◆ **Exercise prompt**
A faithful copy of all the data is required; pictures should not be included.

● ● ●

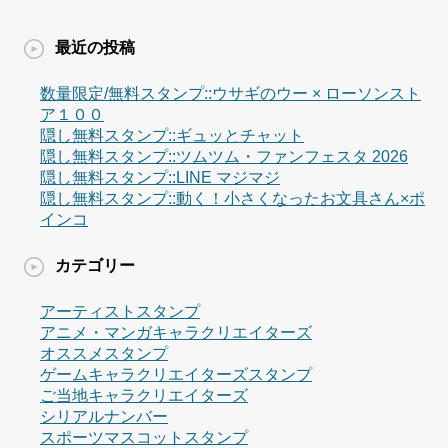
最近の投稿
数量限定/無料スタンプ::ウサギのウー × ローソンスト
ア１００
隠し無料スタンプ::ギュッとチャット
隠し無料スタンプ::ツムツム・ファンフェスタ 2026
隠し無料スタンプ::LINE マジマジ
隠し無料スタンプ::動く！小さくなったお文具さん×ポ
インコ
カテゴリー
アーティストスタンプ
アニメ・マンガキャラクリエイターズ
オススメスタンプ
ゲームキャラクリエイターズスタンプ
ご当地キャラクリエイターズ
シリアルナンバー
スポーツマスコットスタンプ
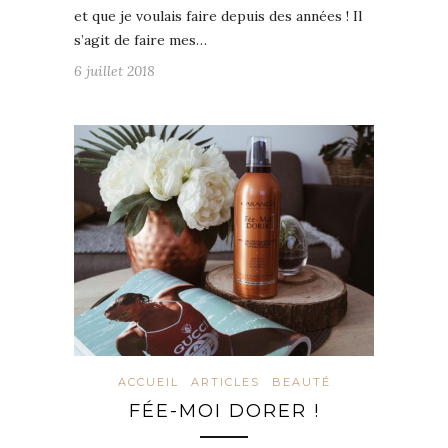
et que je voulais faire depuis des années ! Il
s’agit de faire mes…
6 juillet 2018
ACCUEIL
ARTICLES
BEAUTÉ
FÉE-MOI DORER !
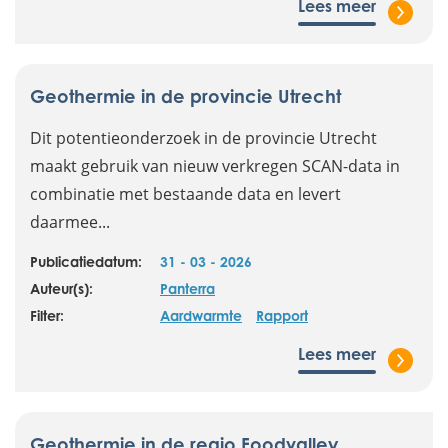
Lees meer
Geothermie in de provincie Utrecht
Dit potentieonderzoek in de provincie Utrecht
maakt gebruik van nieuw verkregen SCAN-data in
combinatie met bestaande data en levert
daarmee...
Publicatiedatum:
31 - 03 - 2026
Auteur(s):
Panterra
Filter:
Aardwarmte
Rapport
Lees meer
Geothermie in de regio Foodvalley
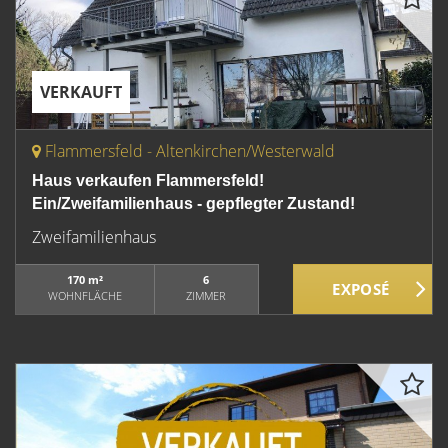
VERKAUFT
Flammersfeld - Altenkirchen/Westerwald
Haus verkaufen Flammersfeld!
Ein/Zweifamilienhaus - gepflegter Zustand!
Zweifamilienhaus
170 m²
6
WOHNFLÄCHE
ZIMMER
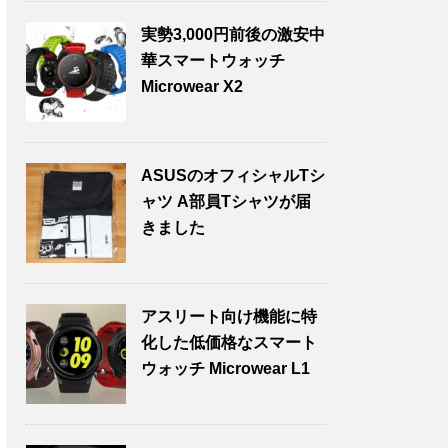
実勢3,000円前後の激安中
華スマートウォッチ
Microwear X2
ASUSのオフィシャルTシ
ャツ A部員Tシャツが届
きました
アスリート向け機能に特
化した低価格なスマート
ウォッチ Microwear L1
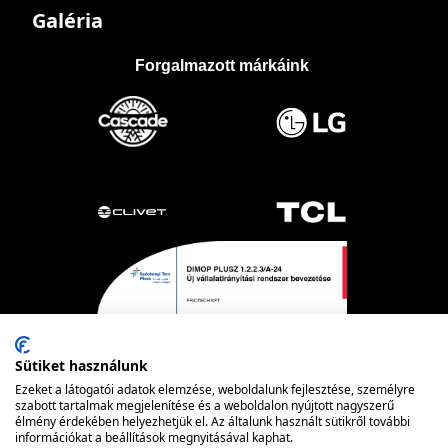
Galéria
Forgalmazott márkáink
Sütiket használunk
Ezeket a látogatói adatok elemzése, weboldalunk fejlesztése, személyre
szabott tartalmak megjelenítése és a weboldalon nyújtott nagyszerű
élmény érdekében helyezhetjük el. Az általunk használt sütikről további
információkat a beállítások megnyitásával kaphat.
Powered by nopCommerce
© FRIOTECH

● ● ●

◆ **Exercise output**
最近の投稿
数量限定/無料スタンプ::ウサギのウー × ローソンスト
ア１００
隠し無料スタンプ::ギュッとチャット
隠し無料スタンプ::ツムツム・ファンフェスタ 2026
隠し無料スタンプ::LINE マジマジ
隠し無料スタンプ::動く！小さくなったお文具さん×ポ
インコ
カテゴリー
アーティストスタンプ
アニメ・マンガキャラクリエイターズ
オススメスタンプ
ゲームキャラクリエイターズスタンプ
ご当地キャラクリエイターズ
シリアルナンバー
スポーツマスコットスタンプ
et que je voulais faire depuis des années ! Il
s’agit de faire mes…
6 juillet 2018
ACCUEIL
ARTICLES
BEAUTÉ
FÉE-MOI DORER !
Lees meer
Geothermie in de provincie Utrecht
Dit potentieonderzoek in de provincie Utrecht
maakt gebruik van nieuw verkregen SCAN-data in
combinatie met bestaande data en levert
daarmee...
Publicatiedatum:
31 - 03 - 2026
Auteur(s):
Panterra
Filter:
Aardwarmte
Rapport
Lees meer
Geothermie in de regio Foodvalley
VERKAUFT
Flammersfeld - Altenkirchen/Westerwald
Haus verkaufen Flammersfeld!
Ein/Zweifamilienhaus - gepflegter Zustand!
Zweifamilienhaus
170 m²
6
WOHNFLÄCHE
ZIMMER
実勢3,000円前後の激安中
華スマートウォッチ
Microwear X2
ASUSのオフィシャルTシ
ャツ A部員Tシャツが届
きました
アスリート向け機能に特
化した低価格なスマート
ウォッチ Microwear L1
Galéria
Forgalmazott márkáink
Sütiket használunk
Ezeket a látogatói adatok elemzése, weboldalunk fejlesztése, személyre
szabott tartalmak megjelenítése és a weboldalon nyújtott nagyszerű
élmény érdekében helyezhetjük el. Az általunk használt sütikről további
információkat a beállítások megnyitásával kaphat.
Powered by nopCommerce
© FRIOTECH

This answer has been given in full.